If the past is a good measure of the future, there is a good chance many new technology targets for commercialization will arise from the laboratory benches that can be developed by the industrial collaborators.

I was struck by the very early date of the original 1982 Wash. U./Monsanto agreement. I am only aware of one other major agreement dating back so early: that between The Scripps Research Institute and Johnson & Johnson ($10M/year from mid-1982 to the end of 1996). At least one small molecule was discovered and commercialized under the Scripps/J&J agreement. Leustatin™ (2-chloro-5’-deoxyadenosine) was discovered by Dr. Dennis Carson while he was at Scripps in the 1980’s and developed by J&J subsidiary, Ortho Biotech, as a treatment for hairy cell leukemia. Sales of that drug is predicted to be about $13M/year (2004 numbers) and is currently in clinical trials as a potential treatment for Multiple Sclerosis. Thus, it appears that the Scripps/J&J deal was good for both parties.

Other older, noteworthy agreements include:

1992 The Scripps Research Institute and Sandoz AG ($200M from mid-1997 to mid-2007)
1994 Massachusetts Institute of Technology and Amgen ($3M/year from 1994 to 2004)
1999 University of California at Berkeley and Novartis AG ($25M from 1999 to 2004 – targeted to plant biotechnology research)

Casually observing the numbers above, it appears that the trend toward increased industry funding of university research has been steadily increasing. However, the numbers available from the National Science Foundation show otherwise:

The Y-axis above shows the percent of university research funded by industry and represents all technologies, not just biotechnologies, but it is likely a good proxy for biotechnologies.

I am surprised that industry investment peaked in 1996 at 7.5% and is currently at a level not seen since 1983. I would have suspected that industry would have funded a higher percentage during the peak of the dot-com boom from 2000 to 2001. I also would have suspected that industry funding would increase after 1996 to supplement industry internal R&D efforts -- how many times recently has the declining drug pipeline, and declining stock prices, been invoked in investor conference calls?

Perhaps the reduced percentage of industry funded academic research indicates that industry is funding technologies at a later stage of the commercialization process rather than at the university innovation stage. If this is the case, then fewer university innovations will be developed with the assistance of the biotechnology industry. In addition, many of the above funding arrangements are targeted which leaves research areas outside the targeted area unfunded. These possibilities raise the need for university researchers to find alternative ways to fund commercial development of their inventions.
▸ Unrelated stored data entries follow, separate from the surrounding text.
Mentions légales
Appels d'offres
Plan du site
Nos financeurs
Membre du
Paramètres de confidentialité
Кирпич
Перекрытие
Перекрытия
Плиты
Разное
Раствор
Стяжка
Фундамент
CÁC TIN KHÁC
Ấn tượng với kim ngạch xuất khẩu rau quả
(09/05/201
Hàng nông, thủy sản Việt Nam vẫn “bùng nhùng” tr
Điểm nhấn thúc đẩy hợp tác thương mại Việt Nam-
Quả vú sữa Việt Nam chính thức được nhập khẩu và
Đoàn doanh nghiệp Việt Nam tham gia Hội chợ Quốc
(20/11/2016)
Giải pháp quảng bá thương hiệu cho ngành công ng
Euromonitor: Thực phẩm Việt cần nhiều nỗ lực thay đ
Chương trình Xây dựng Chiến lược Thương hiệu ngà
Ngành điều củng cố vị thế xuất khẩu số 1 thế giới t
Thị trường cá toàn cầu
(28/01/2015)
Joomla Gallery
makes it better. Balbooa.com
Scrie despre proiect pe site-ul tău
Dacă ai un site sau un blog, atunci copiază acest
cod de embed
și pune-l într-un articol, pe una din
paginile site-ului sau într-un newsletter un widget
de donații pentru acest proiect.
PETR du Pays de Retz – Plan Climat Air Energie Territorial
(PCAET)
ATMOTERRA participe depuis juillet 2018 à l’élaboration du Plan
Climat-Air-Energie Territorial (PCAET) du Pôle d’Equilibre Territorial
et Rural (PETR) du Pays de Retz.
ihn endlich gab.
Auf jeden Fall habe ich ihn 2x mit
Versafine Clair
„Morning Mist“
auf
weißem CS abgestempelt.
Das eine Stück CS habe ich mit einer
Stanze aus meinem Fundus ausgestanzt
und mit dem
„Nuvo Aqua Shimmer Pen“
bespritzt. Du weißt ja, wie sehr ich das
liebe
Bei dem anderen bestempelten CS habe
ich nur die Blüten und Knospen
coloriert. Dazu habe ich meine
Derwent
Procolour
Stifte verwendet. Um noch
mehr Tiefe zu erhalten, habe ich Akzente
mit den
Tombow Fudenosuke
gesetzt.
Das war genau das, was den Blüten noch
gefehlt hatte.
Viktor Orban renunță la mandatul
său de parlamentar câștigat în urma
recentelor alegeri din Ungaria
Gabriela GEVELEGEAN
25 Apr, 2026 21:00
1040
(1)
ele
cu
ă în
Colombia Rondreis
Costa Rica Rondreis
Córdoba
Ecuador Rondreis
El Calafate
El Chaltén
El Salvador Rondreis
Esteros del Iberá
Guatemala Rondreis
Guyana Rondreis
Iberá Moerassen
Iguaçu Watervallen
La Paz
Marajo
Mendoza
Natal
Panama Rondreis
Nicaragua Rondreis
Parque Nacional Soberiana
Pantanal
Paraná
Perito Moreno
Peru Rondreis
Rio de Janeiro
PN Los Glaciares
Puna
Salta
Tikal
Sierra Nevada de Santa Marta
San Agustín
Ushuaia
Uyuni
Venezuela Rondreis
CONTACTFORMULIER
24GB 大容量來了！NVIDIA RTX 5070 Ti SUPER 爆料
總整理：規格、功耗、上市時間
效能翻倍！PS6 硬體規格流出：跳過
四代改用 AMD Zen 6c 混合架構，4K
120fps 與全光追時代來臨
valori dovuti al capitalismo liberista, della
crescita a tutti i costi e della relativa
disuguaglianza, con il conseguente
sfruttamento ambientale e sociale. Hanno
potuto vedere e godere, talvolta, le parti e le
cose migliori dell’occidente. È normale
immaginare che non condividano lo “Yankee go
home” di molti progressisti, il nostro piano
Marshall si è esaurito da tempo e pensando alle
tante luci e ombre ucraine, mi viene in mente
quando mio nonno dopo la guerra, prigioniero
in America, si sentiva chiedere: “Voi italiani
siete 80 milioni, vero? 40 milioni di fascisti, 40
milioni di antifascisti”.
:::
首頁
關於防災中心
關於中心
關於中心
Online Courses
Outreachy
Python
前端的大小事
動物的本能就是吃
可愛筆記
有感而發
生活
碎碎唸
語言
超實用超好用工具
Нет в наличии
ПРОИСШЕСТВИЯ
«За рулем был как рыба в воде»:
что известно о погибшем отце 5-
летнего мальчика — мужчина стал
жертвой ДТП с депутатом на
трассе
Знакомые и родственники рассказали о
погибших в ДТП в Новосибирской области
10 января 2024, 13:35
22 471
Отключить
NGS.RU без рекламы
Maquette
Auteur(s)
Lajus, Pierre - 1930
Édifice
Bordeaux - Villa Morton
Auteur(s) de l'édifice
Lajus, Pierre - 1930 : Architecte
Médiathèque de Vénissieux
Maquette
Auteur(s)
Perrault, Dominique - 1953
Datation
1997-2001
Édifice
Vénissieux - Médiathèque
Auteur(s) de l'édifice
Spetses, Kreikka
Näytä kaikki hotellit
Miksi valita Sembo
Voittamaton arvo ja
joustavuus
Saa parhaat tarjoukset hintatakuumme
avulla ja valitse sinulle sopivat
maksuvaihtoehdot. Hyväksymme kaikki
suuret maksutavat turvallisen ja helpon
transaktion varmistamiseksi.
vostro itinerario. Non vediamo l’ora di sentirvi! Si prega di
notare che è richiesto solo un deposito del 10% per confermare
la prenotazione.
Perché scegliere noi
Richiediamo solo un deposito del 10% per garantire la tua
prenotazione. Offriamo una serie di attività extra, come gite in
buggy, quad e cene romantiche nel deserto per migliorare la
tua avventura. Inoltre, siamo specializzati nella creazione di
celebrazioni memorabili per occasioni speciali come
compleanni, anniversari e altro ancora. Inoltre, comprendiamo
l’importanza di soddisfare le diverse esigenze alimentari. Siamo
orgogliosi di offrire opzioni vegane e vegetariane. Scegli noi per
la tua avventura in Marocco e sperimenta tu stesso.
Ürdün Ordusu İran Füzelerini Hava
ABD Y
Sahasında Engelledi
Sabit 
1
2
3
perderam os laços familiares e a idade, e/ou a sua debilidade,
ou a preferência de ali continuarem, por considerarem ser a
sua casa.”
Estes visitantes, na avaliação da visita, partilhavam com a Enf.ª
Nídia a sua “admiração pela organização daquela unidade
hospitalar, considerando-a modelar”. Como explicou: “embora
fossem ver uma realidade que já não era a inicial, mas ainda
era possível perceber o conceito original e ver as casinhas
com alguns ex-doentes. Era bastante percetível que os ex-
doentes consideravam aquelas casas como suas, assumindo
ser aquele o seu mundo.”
While each university-industry research funding agreement provides a source of funding for research and development of university innovations, a large gap still exists between the bench and the first stages of commercial development. In later posts to the Blog, I hope to provide a few alternatives to these traditional industry and government funding models that may enhance the number of university innovations ultimately reaching market.

Welcome to BioCommercialization Blog!

Kevin Buckley — Thu, 17 Jan 2008 00:54:07 GMT

I created this blog to provide a forum for discussing what I am deeply committed to in my business life -- speeding biotechnology, life sciences and pharmaceutical innovations to market while enhancing the potential for increased license revenue, venture capital funding, regulatory approval, and reaching the market more efficiently.

That's a handful!

I plan to highlight relevant, useful and interesting information regarding biotechnology commercialization so that like-minded people have a friendly place to discuss the practical application of our ideas to commercializing biotechnology, life sciences and pharmaceutical innovations.

Thank you for visiting and as I get started on my journey.